Fresh off a giant funding round that valued OpenAI at $157 billion, the ChatGPT maker has secured even more financial backing through a credit facility with a trove of financial institutions, many of which are also its clients. The Sam Altman-led company announced yesterday (Oct. 3) that it has set up a $4 billion credit line from the likes of JPMorgan Chase (JPM), Citi, Goldman Sachs (GS), Morgan Stanley (MS), Santander, Wells Fargo (WFC), SMBC, UBS and HSBC.
“We are proud to have the strongest banks and investors in the world supporting us,” said Sarah Friar, OpenAI’s chief financial officer, in a statement. “This credit facility further strengthens our balance sheet and provides flexibility to seize future growth opportunities.”
The arrangement of the credit line also includes the ability to increase it by $2 billion, according to CNBC. Combined with OpenAI’s recent $6.6 billion in funding, OpenAI now has access to more than $10 billion in liquidity and “the flexibility to invest in new initiatives and operate with full agility as we scale,” said OpenAI in a press release.
OpenAI is now flush with cash, but it’s also burning money at an alarming rate. Despite skyrocketing revenue (annual revenue is expected to triple from this year’s $3.7 billion to $11.6 billion next year), the company is on track to lose $5 billion this year. The most significant costs come from its use of Microsoft (MSFT)’s cloud computing platform to run its products.

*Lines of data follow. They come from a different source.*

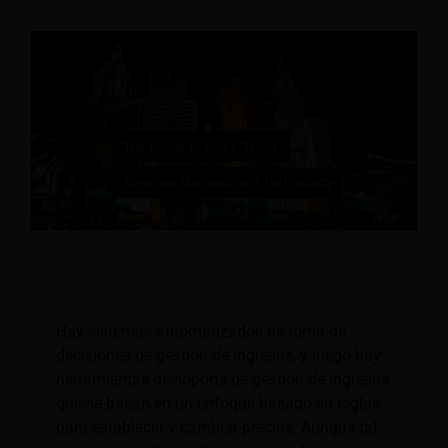
Los límites de la tecnología de gestión de
ingresos basada en reglas
Hay sistemas automatizados de toma de
decisiones de gestión de ingresos, y luego hay
herramientas de soporte de gestión de ingresos
que se basan en un enfoque basado en reglas
para establecer y cambiar precios. Aunque tal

Banks are embracing generative A.I.
OpenAI’s arrangement with nine major financial institutions also signifies growing ties between banks and generative A.I. Despite the fact that 30 percent of banks around the globe banned the use of A.I. internally as of March, financial institutions have gradually begun to embrace the new technology. Goldman Sachs, for example, which banned the use of ChatGPT last year, has since begun experimenting with A.I. tools that can aid developers and help summarize and draft documents.
Some of the banks involved in OpenAI’s credit line are clients of the ChatGPT-maker itself. The credit facility “reaffirms our partnership with an exceptional group of financial institutions, many of whom are also OpenAI customers,” said the A.I. company. Santander has previously revealed that it is testing out uses of ChatGPT, while Morgan Stanley in June rolled out a new A.I. assistant powered by OpenAI’s GPT-4 model to help nearly 16,000 financial advisors take notes in client meetings and draft emails. JPMorgan Chase, too, has used OpenAI’s products, having introduced an A.I. assistant in August with the help of an OpenAI model in a bid to enhance the productivity of more than 60,000 employee.